Dans les world cafés, les participants sont invités à changer de table après de premiers échanges avec un petit groupe. Une personne reste à chaque fois et résume la conversation précédente aux nouveaux. Au terme du processus, les principales idées sont reprises au cours d'une assemblée plénière et les possibilités de suivi de la discussion sont envisagées.



Pour travailler sur les conséquences éventuelles d'un projet ou d'un choix, l'auteur Bernard Werber conseille de noter une hypothèse en bas d'un tableau, de dessiner un arbre des possibles partant d'elle et de noter, sous forme de branches, les conséquences prévisibles, puis les conséquences de ces conséquences. Un site permet de voir à quoi ce type d'arborescence peut mener et éventuellement d'y contribuer si on le souhaite. La réflexion devient alors pleinement collaborative alors que trop souvent elle est l'enjeu de conflits de pouvoir qui mènent à rester étroitement figé sur ses propres positions.

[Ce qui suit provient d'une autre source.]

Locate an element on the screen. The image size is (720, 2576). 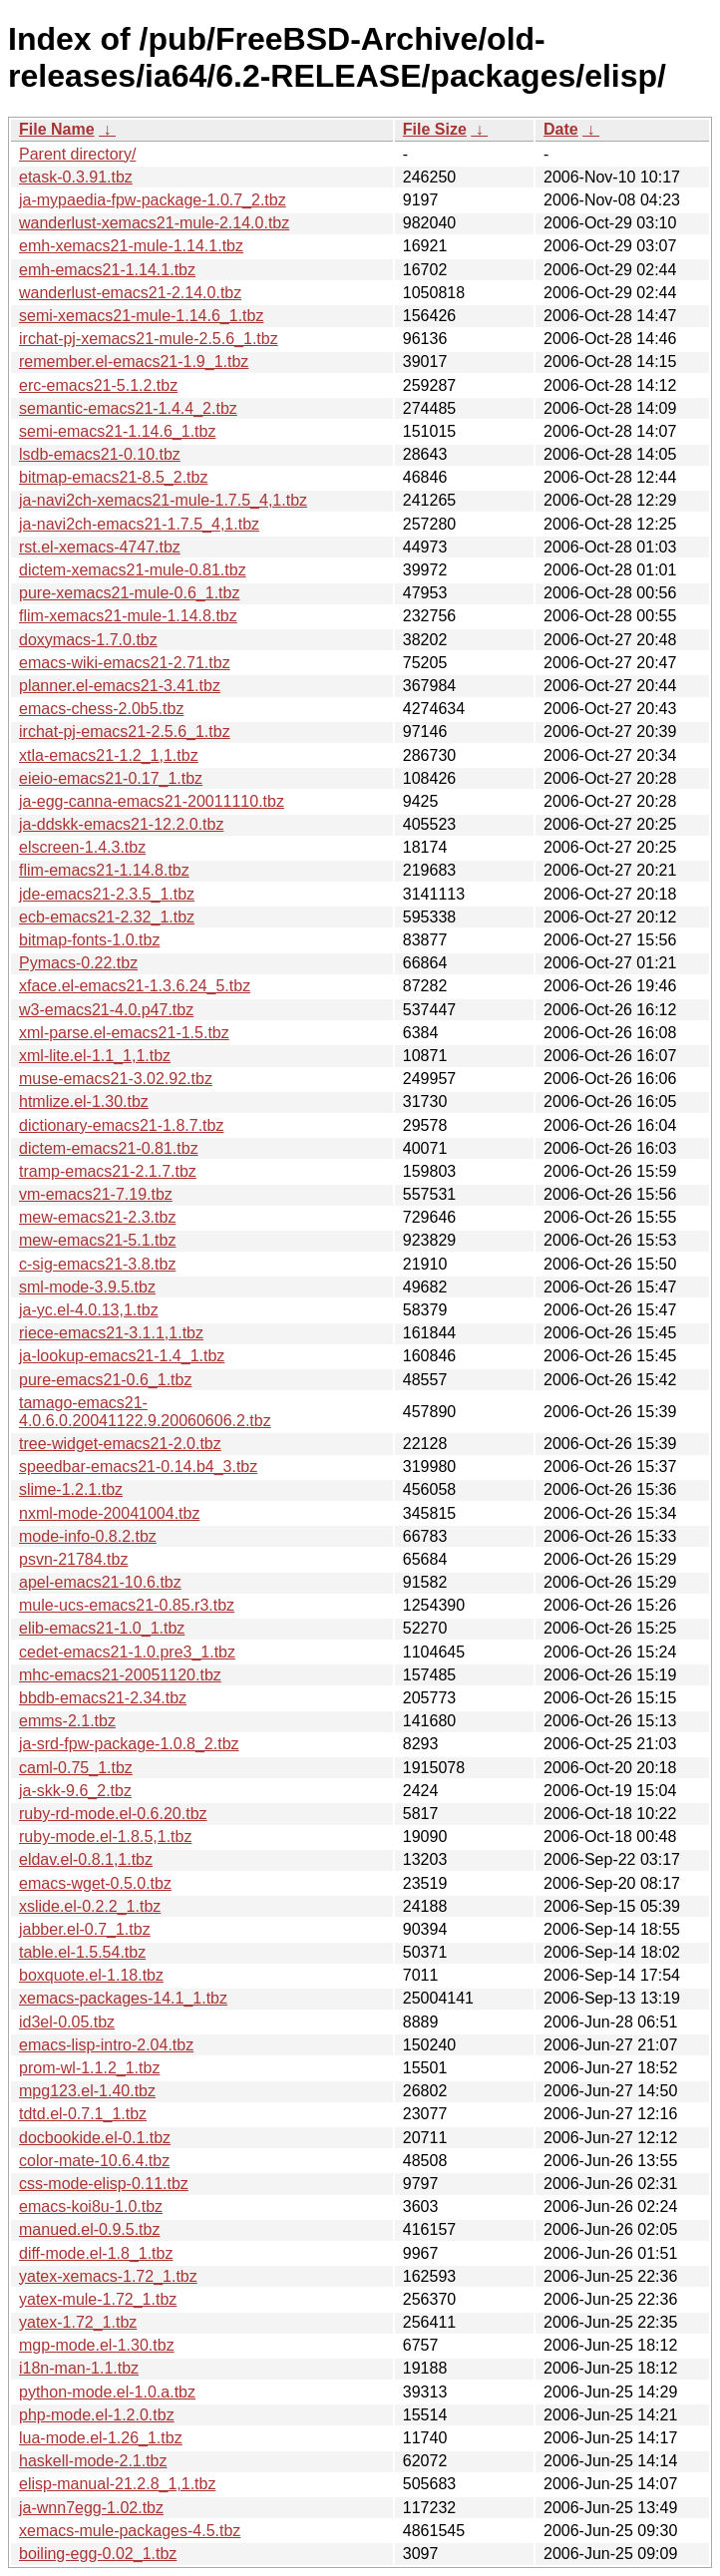 flim-emacs21-1.14.8.tbz is located at coordinates (104, 870).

L'holacratie offre un modèle de gouvernance où les enjeux de pouvoir sont évités grâce à une organisation circulaire et non pyramidale. Cette méthode, ainsi que celle de la sociocratie, est utilisée dans de plus en plus d'entreprises, notamment pour faire remonter efficacement les bonnes initiatives et les projets. On peut s'inspirer de la gestion de la dynamique de groupe que ces approches préconisent.




Les protocoles ci-dessous permettent de réfléchir à la société que nous voulons vraiment


L'écueil courant dans ce domaine est de rester dans la critique sans réussir à formuler de volonté.

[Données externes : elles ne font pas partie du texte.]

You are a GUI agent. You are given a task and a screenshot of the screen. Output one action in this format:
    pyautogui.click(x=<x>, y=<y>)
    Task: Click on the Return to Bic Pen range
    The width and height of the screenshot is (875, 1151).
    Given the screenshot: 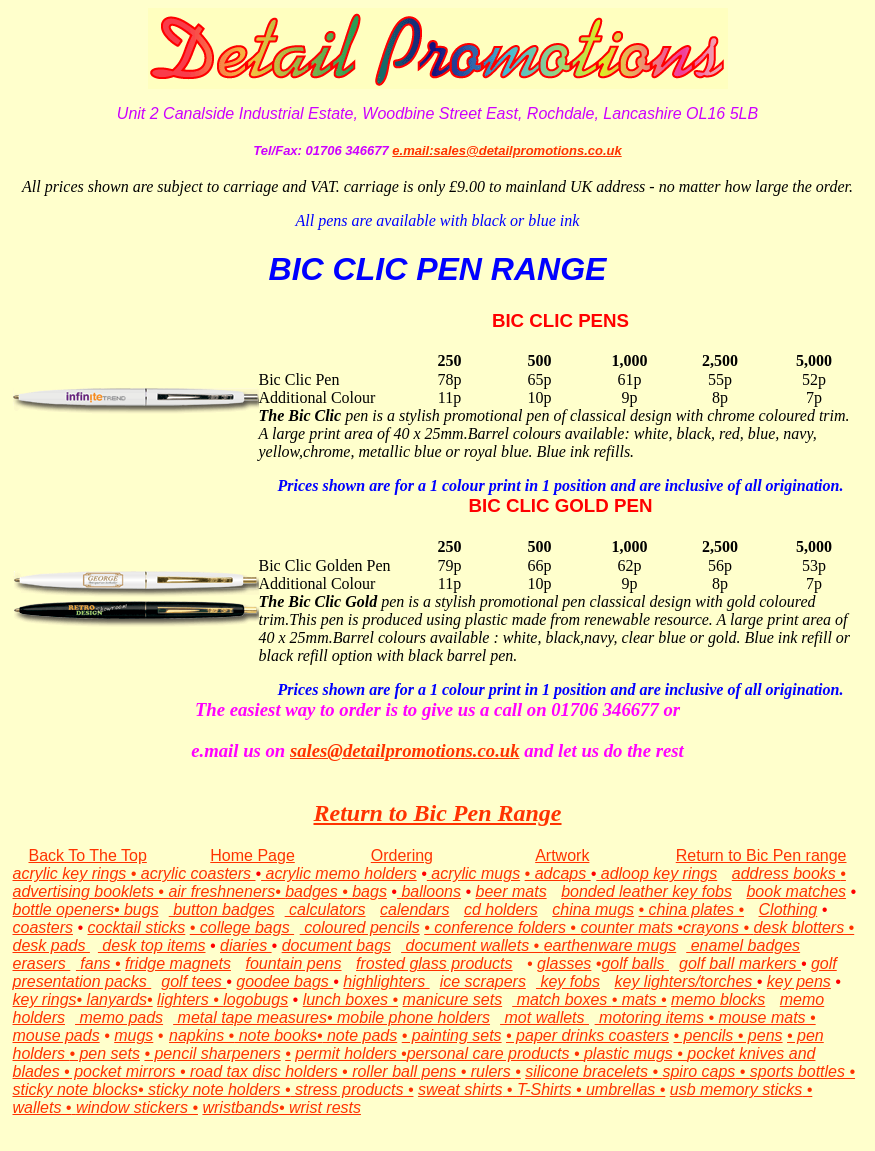 What is the action you would take?
    pyautogui.click(x=761, y=855)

La pensée positive enseigne à formuler sous forme d'affirmation ce que l'on veut qu'il se produise dans sa vie. Sur le plan individuel, de plus en plus de personnes ont recours à cette technique, en revanche peu réalisent qu'elle est également efficace sur le plan sociétal.


Formuler ce que l'on veut précisément pour l'avenir


1 S'autoriser toutes les utopies et les explorer


Se relaxer et laisser parler son imagination et ses désirs pour répondre à la question suivante : en 2050 comment souhaitez-vous que soit le monde ?

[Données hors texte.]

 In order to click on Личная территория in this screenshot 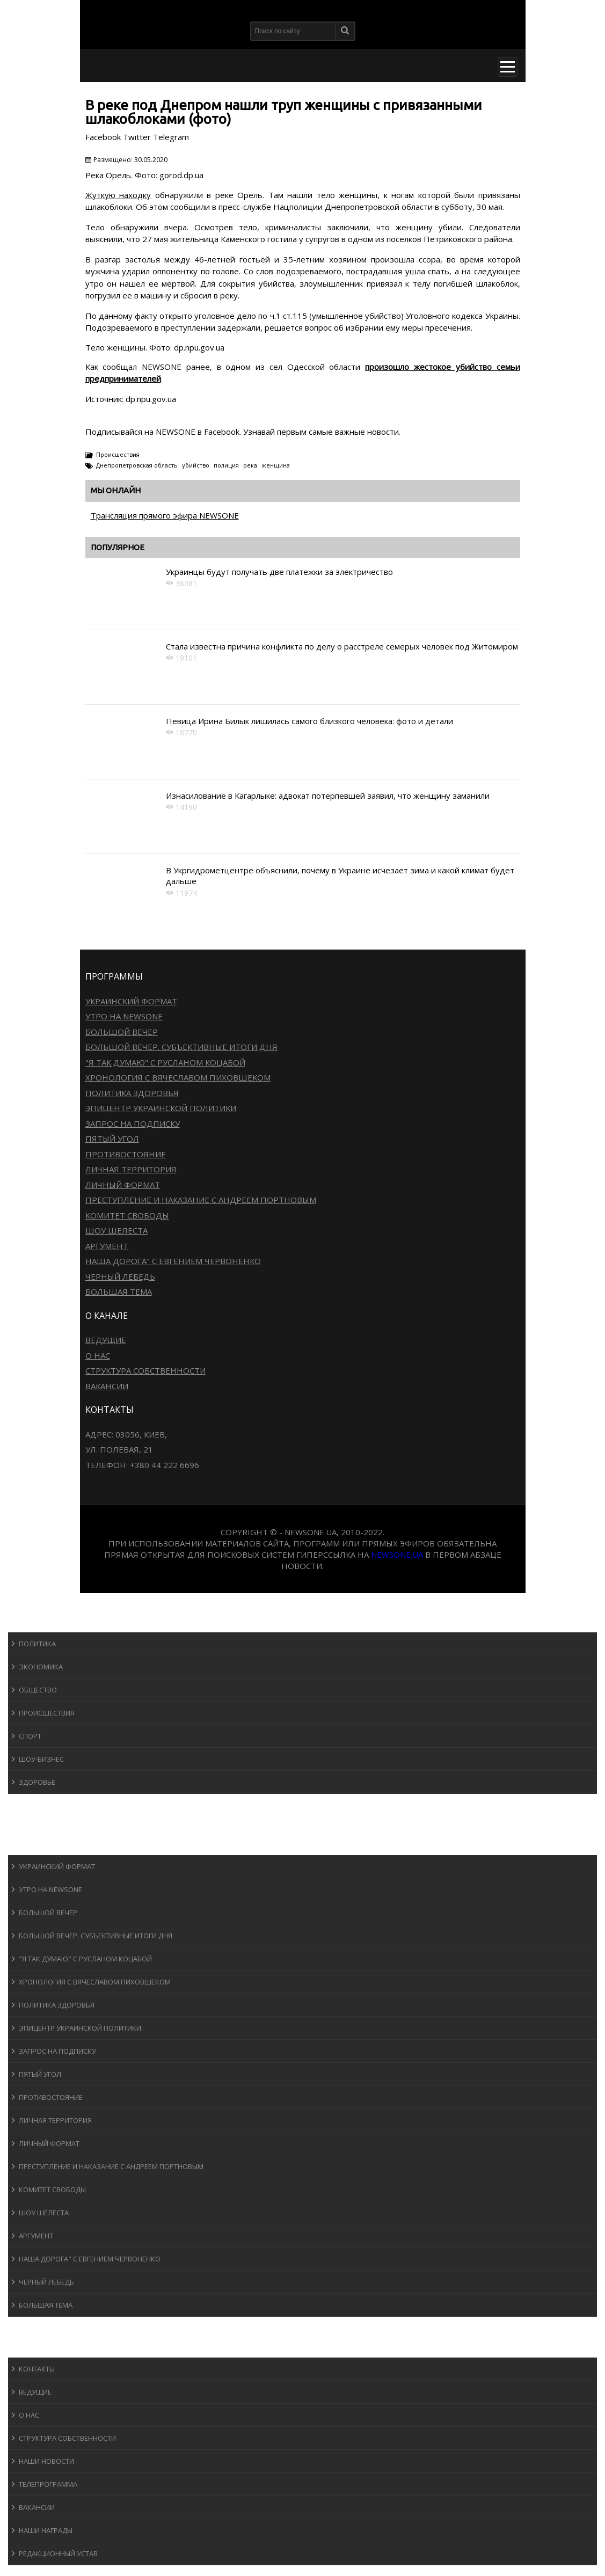 , I will do `click(131, 1169)`.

Partager ses textes utopistes sur Internet et avec ses amis.

Recenser ensemble les décisions à prendre pour faire avancer cette utopie sur le plan individuel, municipal, départemental, régional, national, européen, planétaire. Détailler autant que possible.

Décider ce qui peut concrètement être fait dès aujourd'hui qui facilitera le changement souhaité pour demain.


2 Penser positif


Dresser la liste de tout ce qui va bien sur la planète, en Europe, en France, dans sa municipalité, dans son foyer.

Discuter avec des sociologues ou des historiens des tendances sources d'espoir qui se dessinent à travers les temps.

Exemple :

Au niveau planétaire

- Confort matériel pour 90% des habitants des pays riches (nourriture, chauffage, eau courante...)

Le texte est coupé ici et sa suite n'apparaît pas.